How the heck does this work? What are the NUMBERS behind it?
 
Trade routes are commerce same as tile yields.

At 0% on all sliders, all your commerce goes to gold.

At 100% research, all your commerce goes to research.

You lose gold equal to the city maintenance for each city you have, and you also lose gold due to troop numbers, troop supply and civic costs.

If you want to avoid a loss you need to make your sliders add up to less than 100% to convert some commerce into gold to pay your expenses. Gold is what is "left over" when you apply the slider percentages of total commerce to research/espionage/culture.

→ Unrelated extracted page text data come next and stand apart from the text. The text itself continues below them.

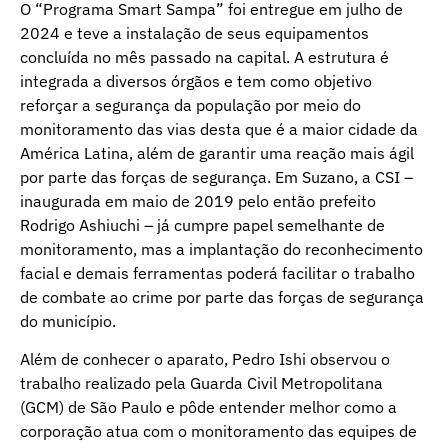
O “Programa Smart Sampa” foi entregue em julho de
2024 e teve a instalação de seus equipamentos
concluída no mês passado na capital. A estrutura é
integrada a diversos órgãos e tem como objetivo
reforçar a segurança da população por meio do
monitoramento das vias desta que é a maior cidade da
América Latina, além de garantir uma reação mais ágil
por parte das forças de segurança. Em Suzano, a CSI –
inaugurada em maio de 2019 pelo então prefeito
Rodrigo Ashiuchi – já cumpre papel semelhante de
monitoramento, mas a implantação do reconhecimento
facial e demais ferramentas poderá facilitar o trabalho
de combate ao crime por parte das forças de segurança
do município.
Além de conhecer o aparato, Pedro Ishi observou o
trabalho realizado pela Guarda Civil Metropolitana
(GCM) de São Paulo e pôde entender melhor como a
corporação atua com o monitoramento das equipes de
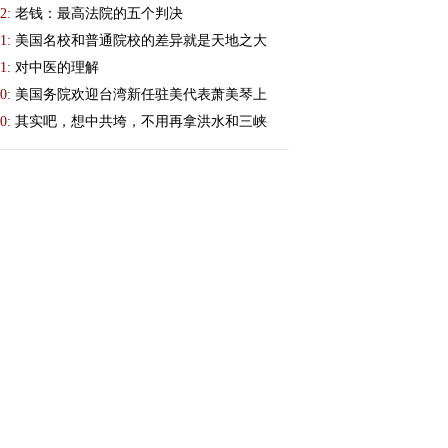
2:
老钱：最高法院的五个判决
1:
美国名校和普通院校的差异就是天地之大
1:
对中医的理解
0:
美国务院欢迎台湾新任驻美代表萧美琴上
0:
其实吧，想中共垮，不用再拿洪水和三峡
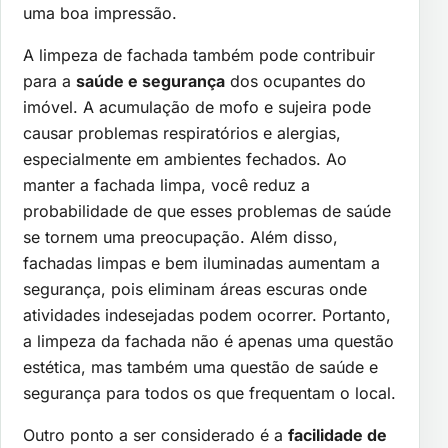
uma boa impressão.
A limpeza de fachada também pode contribuir
para a
saúde e segurança
dos ocupantes do
imóvel. A acumulação de mofo e sujeira pode
causar problemas respiratórios e alergias,
especialmente em ambientes fechados. Ao
manter a fachada limpa, você reduz a
probabilidade de que esses problemas de saúde
se tornem uma preocupação. Além disso,
fachadas limpas e bem iluminadas aumentam a
segurança, pois eliminam áreas escuras onde
atividades indesejadas podem ocorrer. Portanto,
a limpeza da fachada não é apenas uma questão
estética, mas também uma questão de saúde e
segurança para todos os que frequentam o local.
Outro ponto a ser considerado é a
facilidade de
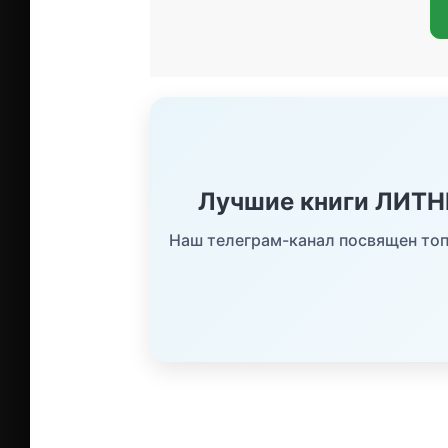
Лучшие книги ЛИТ
Наш телеграм-канал посвящен топ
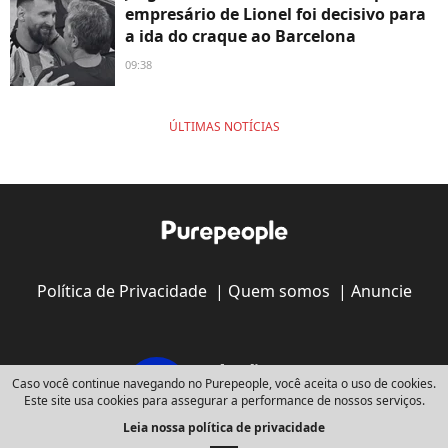
empresário de Lionel foi decisivo para
a ida do craque ao Barcelona
09:38
ÚLTIMAS NOTÍCIAS
Política de Privacidade
|
Quem somos
|
Anuncie
Caso você continue navegando no Purepeople, você aceita o uso de cookies.
Este site usa cookies para assegurar a performance de nossos serviços.
Leia nossa política de privacidade
Copyright © 2008 - 2026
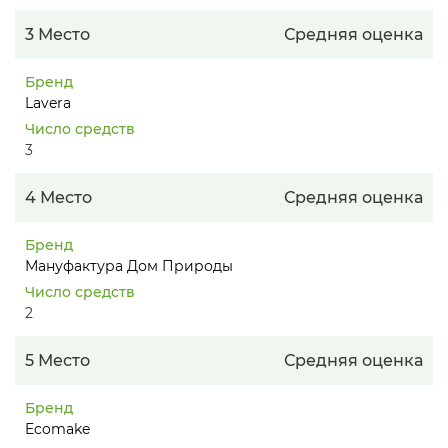
3 Место
Средняя оценка
Бренд
Lavera
Число средств
3
4 Место
Средняя оценка
Бренд
Мануфактура Дом Природы
Число средств
2
5 Место
Средняя оценка
Бренд
Ecomake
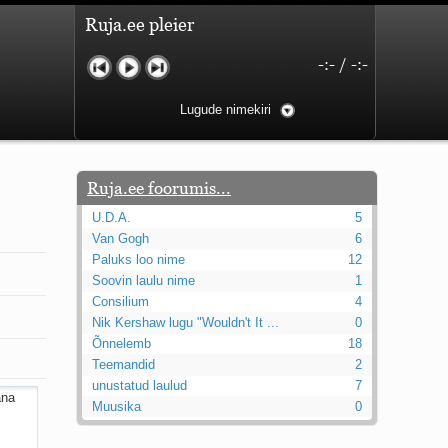
Ruja.ee pleier
-:-
/
-:-
Lugude nimekiri
Ruja.ee foorumis...
U.D.A.
5
Van Gogh
6
Paluks loo nime
12
Soovin laulu nime
1
Consilium
4
Nik Kershaw lugu "Wouldn't It ...
0
Õnnelemb
18
Teemandid
2
unustatud laulud
7
Muusika
0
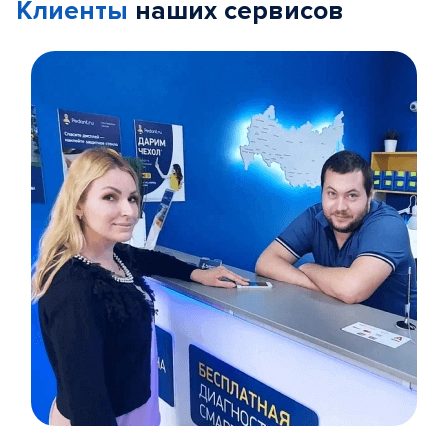
Клиенты
наших сервисов
Item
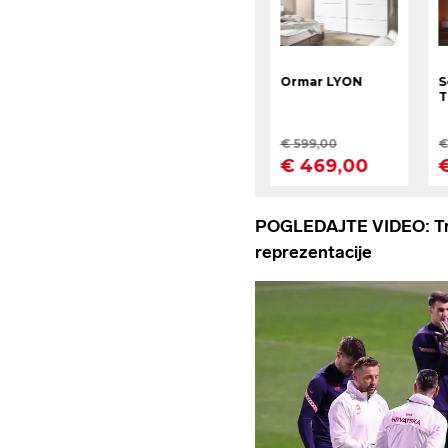
POGLEDAJTE VIDEO: Tr
reprezentacije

Note that specialists do not produce commerce. They produce actual gold/beakers/espionage/culture/hammers which are independent of the slider settings.

Hope that makes sense.

EDIT: Fixed some mistakes.

EDIT2: Fixed some minor typos ;)


EDIT3: Once you have the raw commerce going to research/culture/espionage/gold (what is left over from 100%), the multipliers you get from buildings etc. are then applied. (These multipliers are also applied to specialist yield as well).
 
EDIT: Fixed some mistakes.

So what you're saying is:

(Coins Produced by Tile)x(Percent not being spent on research/culture)-(maintenance)=(Coins in treasury)?

So if I have one city, with one gold mine producing 5 coins per turn, and no research, and losing 1 gold per turn to maintenance, then I should be getting 4 coins per turn?

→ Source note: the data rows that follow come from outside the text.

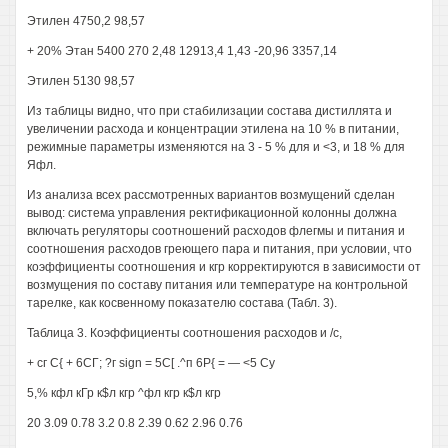
Этилен 4750,2 98,57
+ 20% Этан 5400 270 2,48 12913,4 1,43 -20,96 3357,14
Этилен 5130 98,57
Из таблицы видно, что при стабилизации состава дистиллята и
увеличении расхода и концентрации этилена на 10 % в питании,
режимные параметры изменяются на 3 - 5 % для и <3, и 18 % для
Яфл.
Из анализа всех рассмотренных вариантов возмущений сделан
вывод: система управления ректификационной колонны должна
включать регуляторы соотношений расходов флегмы и питания и
соотношения расходов греющего пара и питания, при условии, что
коэффициенты соотношения и кгр корректируются в зависимости от
возмущения по составу питания или температуре на контрольной
тарелке, как косвенному показателю состава (Табл. 3).
Таблица 3. Коэффициенты соотношения расходов и /с,
+ сг С{ + 6СГ; ?г sign = 5С[ .^п 6Р{ = — <5 Су
5,% кфл кГр к$л кгр ^фл кгр к$л кгр
20 3.09 0.78 3.2 0.8 2.39 0.62 2.96 0.76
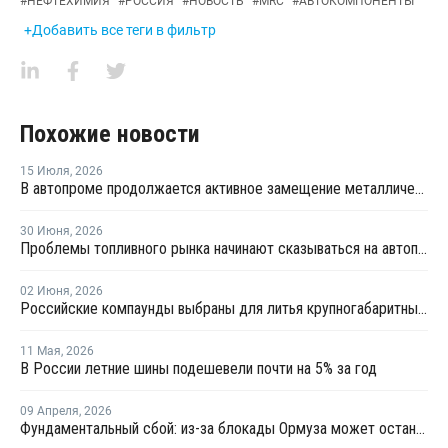
#
НЕФТЕХИМИЯ
#
РОССИЯ
#
НОВОСТЬ
#
MRC
#
АВТОКОМПОНЕНТЫ
+Добавить все теги в фильтр
Похожие новости
15 Июля
,
2026
В автопроме продолжается активное замещение металлических компонентов конструкционными полимерами
30 Июня
,
2026
Проблемы топливного рынка начинают сказываться на автоперевозках
02 Июня
,
2026
Российские компаунды выбраны для литья крупногабаритных автокомпонентов BELGEE
11 Мая
,
2026
В России летние шины подешевели почти на 5% за год
09 Апреля
,
2026
Фундаментальный сбой: из-за блокады Ормуза может остановиться производство автомобилей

How much commerce are trade routes worth?
 
Yep, that's basically it (not sure if troop maintenance/civic cost is a part of the maintenance for each city however, someone else would need to answer that).

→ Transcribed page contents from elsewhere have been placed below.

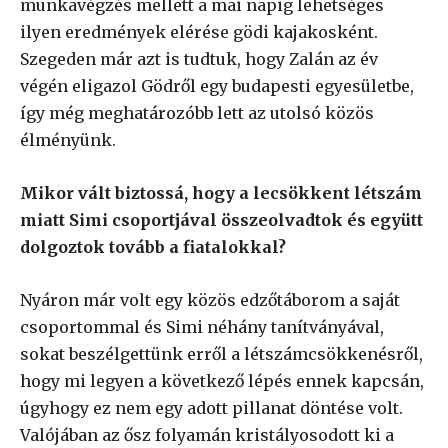
munkavégzés mellett a mai napig lehetséges
ilyen eredmények elérése gödi kajakosként.
Szegeden már azt is tudtuk, hogy Zalán az év
végén eligazol Gödről egy budapesti egyesületbe,
így még meghatározóbb lett az utolsó közös
élményünk.
Mikor vált biztossá, hogy a lecsökkent létszám
miatt Simi csoportjával összeolvadtok és együtt
dolgoztok tovább a fiatalokkal?
Nyáron már volt egy közös edzőtáborom a saját
csoportommal és Simi néhány tanítványával,
sokat beszélgettünk erről a létszámcsökkenésről,
hogy mi legyen a következő lépés ennek kapcsán,
úgyhogy ez nem egy adott pillanat döntése volt.
Valójában az ősz folyamán kristályosodott ki a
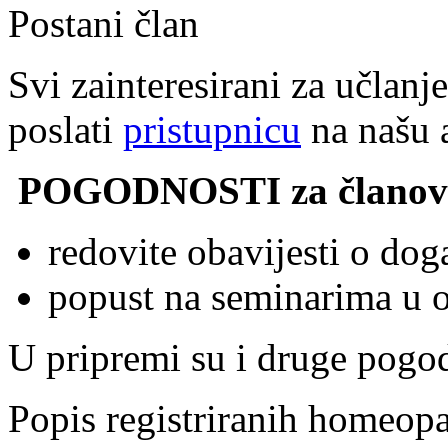
Postani član
Svi zainteresirani za učla
poslati
pristupnicu
na našu 
POGODNOSTI za članov
redovite obavijesti o do
popust na seminarima u o
U pripremi su i druge pogod
Popis registriranih homeo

Trade route commerce is listed next to the trade route. It normally starts off as 1 commerce for internal routes and 2 for foreign, but this goes up as the game goes on/cities get larger (there's an article in the war academy about trade routes I believe).
 
I have a quick question about research. It appears at times, particularly early on, that total beakers needed for a breakthrough divided by my beakers per turn does not add up. More specifically it seems like I get techs quicker than I should be getting them. Is this a fudge factor for playing at Prince/Monarch? Is there any speed benefit in having multiple pre-reqs for a tech when I research it?
 
Each pre-req adds 20% to the rate I think.

You also get a bonus depending upon how many civs know the tech already.
 
So what you're saying is:

(Coins Produced by Tile)x(Percent not being spent on research/culture)-(maintenance)=(Coins in treasury)?

So if I have one city, with one gold mine producing 5 coins per turn, and no research, and losing 1 gold per turn to maintenance, then I should be getting 4 coins per turn?


How much commerce are trade routes worth?

One minor detail here: The coins you see on the map are not gold. They are commerce. Gold is symbolized by a stack of coins. So, in your example: 5 coins (commerce) per turn with no research yields 100% gold, which in the very early game is pretty much one commerce (or coin) converting to one gold (or stack of coins), minus the 1 gold maintenance = 4 gold. However, due to inflation later in the game, it takes more than one commerce to yield one gold. That is probably why gold is symbolized as a stack of coins.
 
Trade routes are commerce same as tile yields.

At 0% on all sliders, all your commerce goes to gold.

At 100% research, all your commerce goes to research.

You lose gold equal to the city maintenance for each city you have, and you also lose gold due to troop numbers, troop supply and civic costs.

If you want to avoid a loss you need to make your sliders add up to less than 100% to convert some commerce into gold to pay your expenses. Gold is what is "left over" when you apply the slider percentages of total commerce to research/espionage/culture.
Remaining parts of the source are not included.